TASK DIRECTIONS: Every line below from the one containing "The Importance of Van Til for Today" through the one containing "Việt Nam Insight" is to be printed exactly, with the pictures omitted.

EXTRACTED MATERIAL:

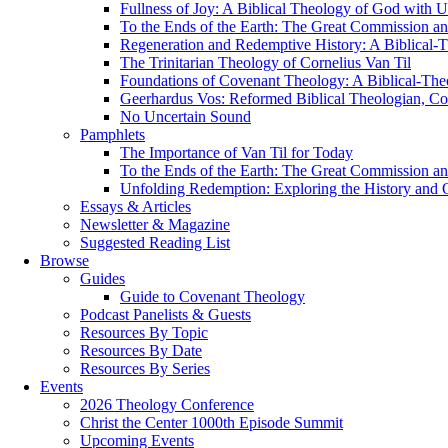
Fullness of Joy: A Biblical Theology of God with U
To the Ends of the Earth: The Great Commission an
Regeneration and Redemptive History: A Biblical-T
The Trinitarian Theology of Cornelius Van Til
Foundations of Covenant Theology: A Biblical-The
Geerhardus Vos: Reformed Biblical Theologian, Con
No Uncertain Sound
Pamphlets
The Importance of Van Til for Today
To the Ends of the Earth: The Great Commission an
Unfolding Redemption: Exploring the History and O
Essays & Articles
Newsletter & Magazine
Suggested Reading List
Browse
Guides
Guide to Covenant Theology
Podcast Panelists & Guests
Resources By Topic
Resources By Date
Resources By Series
Events
2026 Theology Conference
Christ the Center 1000th Episode Summit
Upcoming Events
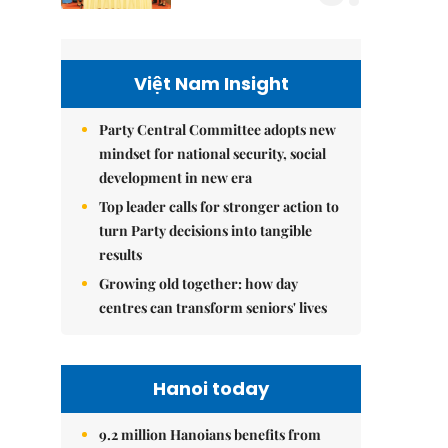
Việt Nam Insight
Party Central Committee adopts new
mindset for national security, social
development in new era
Top leader calls for stronger action to
turn Party decisions into tangible
results
Growing old together: how day
centres can transform seniors' lives
Hanoi today
9.2 million Hanoians benefits from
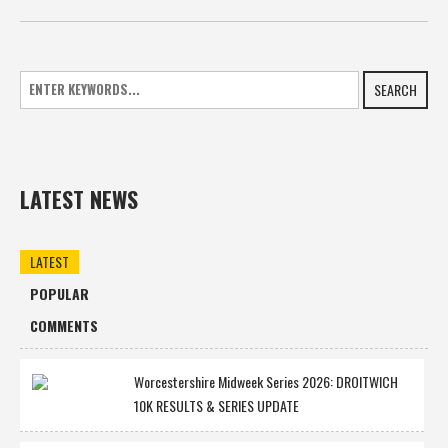
SEARCH
LATEST NEWS
LATEST
POPULAR
COMMENTS
Worcestershire Midweek Series 2026: DROITWICH
10K RESULTS & SERIES UPDATE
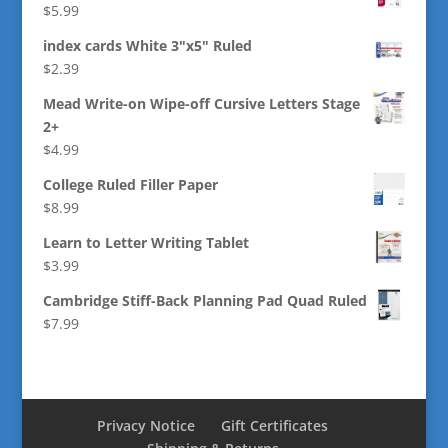
$
5.99
index cards White 3"x5" Ruled
$
2.39
Mead Write-on Wipe-off Cursive Letters Stage
2+
$
4.99
College Ruled Filler Paper
$
8.99
Learn to Letter Writing Tablet
$
3.99
Cambridge Stiff-Back Planning Pad Quad Ruled
$
7.99
Privacy Notice
Gift Certificates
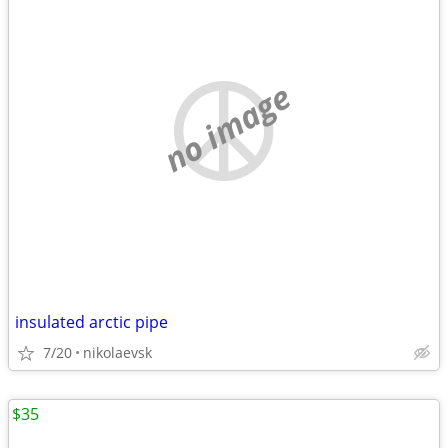
no image
insulated arctic pipe
7/20
nikolaevsk
$35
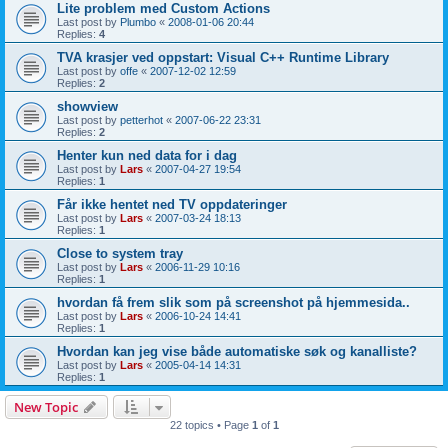
Lite problem med Custom Actions
Last post by
Plumbo
«
2008-01-06 20:44
Replies:
4
TVA krasjer ved oppstart: Visual C++ Runtime Library
Last post by
offe
«
2007-12-02 12:59
Replies:
2
showview
Last post by
petterhot
«
2007-06-22 23:31
Replies:
2
Henter kun ned data for i dag
Last post by
Lars
«
2007-04-27 19:54
Replies:
1
Får ikke hentet ned TV oppdateringer
Last post by
Lars
«
2007-03-24 18:13
Replies:
1
Close to system tray
Last post by
Lars
«
2006-11-29 10:16
Replies:
1
hvordan få frem slik som på screenshot på hjemmesida..
Last post by
Lars
«
2006-10-24 14:41
Replies:
1
Hvordan kan jeg vise både automatiske søk og kanalliste?
Last post by
Lars
«
2005-04-14 14:31
Replies:
1
New Topic
22 topics • Page
1
of
1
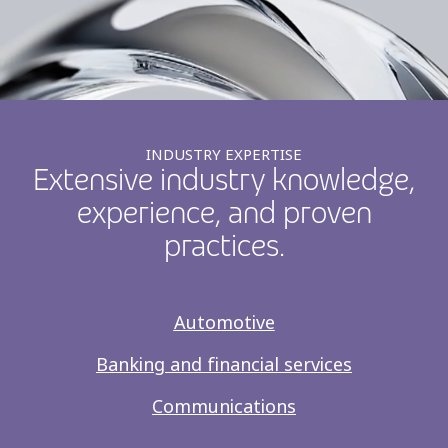
INDUSTRY EXPERTISE
Extensive industry knowledge,
experience, and proven
practices.
Automotive
Banking and financial services
Communications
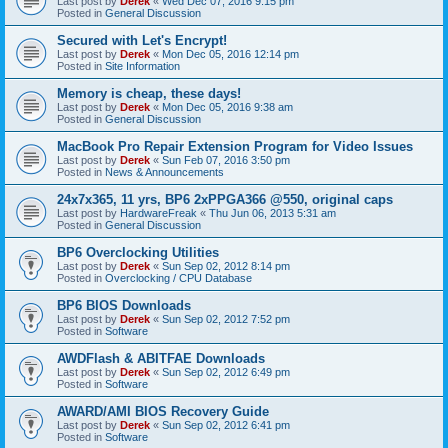
Last post by
Derek
«
Wed Dec 07, 2016 9:15 pm
Posted in
General Discussion
Secured with Let's Encrypt!
Last post by
Derek
«
Mon Dec 05, 2016 12:14 pm
Posted in
Site Information
Memory is cheap, these days!
Last post by
Derek
«
Mon Dec 05, 2016 9:38 am
Posted in
General Discussion
MacBook Pro Repair Extension Program for Video Issues
Last post by
Derek
«
Sun Feb 07, 2016 3:50 pm
Posted in
News & Announcements
24x7x365, 11 yrs, BP6 2xPPGA366 @550, original caps
Last post by
HardwareFreak
«
Thu Jun 06, 2013 5:31 am
Posted in
General Discussion
BP6 Overclocking Utilities
Last post by
Derek
«
Sun Sep 02, 2012 8:14 pm
Posted in
Overclocking / CPU Database
BP6 BIOS Downloads
Last post by
Derek
«
Sun Sep 02, 2012 7:52 pm
Posted in
Software
AWDFlash & ABITFAE Downloads
Last post by
Derek
«
Sun Sep 02, 2012 6:49 pm
Posted in
Software
AWARD/AMI BIOS Recovery Guide
Last post by
Derek
«
Sun Sep 02, 2012 6:41 pm
Posted in
Software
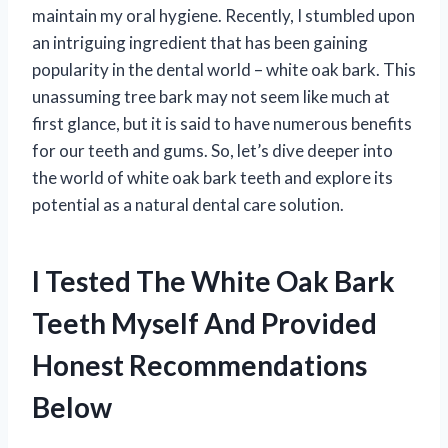
maintain my oral hygiene. Recently, I stumbled upon
an intriguing ingredient that has been gaining
popularity in the dental world – white oak bark. This
unassuming tree bark may not seem like much at
first glance, but it is said to have numerous benefits
for our teeth and gums. So, let’s dive deeper into
the world of white oak bark teeth and explore its
potential as a natural dental care solution.
I Tested The White Oak Bark
Teeth Myself And Provided
Honest Recommendations
Below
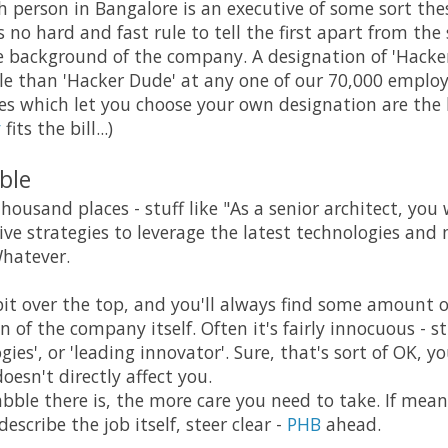
th person in Bangalore is an executive of some sort the
 no hard and fast rule to tell the first apart from th
e background of the company. A designation of 'Hacke
e than 'Hacker Dude' at any one of our 70,000 employ
 which let you choose your own designation are the 
y
fits the bill...)
ble
thousand places - stuff like "As a senior architect, you 
ive strategies to leverage the latest technologies and
Whatever.
it over the top, and you'll always find some amount of
 of the company itself. Often it's fairly innocuous - st
ies', or 'leading innovator'. Sure, that's sort of OK, 
doesn't directly affect you.
ble there is, the more care you need to take. If mean
escribe the job itself, steer clear -
PHB
ahead.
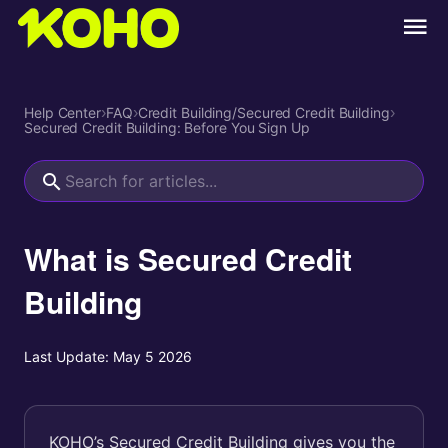
Help Center
›
FAQ
›
Credit Building/Secured Credit Building
›
Secured Credit Building: Before You Sign Up
What is Secured Credit
Building
Last Update:
May 5 2026
KOHO’s Secured Credit Building gives you the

RESULT OF THE TASK:
The Importance of Van Til for Today
To the Ends of the Earth: The Great Commission an
Unfolding Redemption: Exploring the History and O
Essays & Articles
Newsletter & Magazine
Suggested Reading List
Browse
Guides
Guide to Covenant Theology
Podcast Panelists & Guests
Resources By Topic
Resources By Date
Resources By Series
Events
2026 Theology Conference
Christ the Center 1000th Episode Summit
Upcoming Events
Việt Nam Insight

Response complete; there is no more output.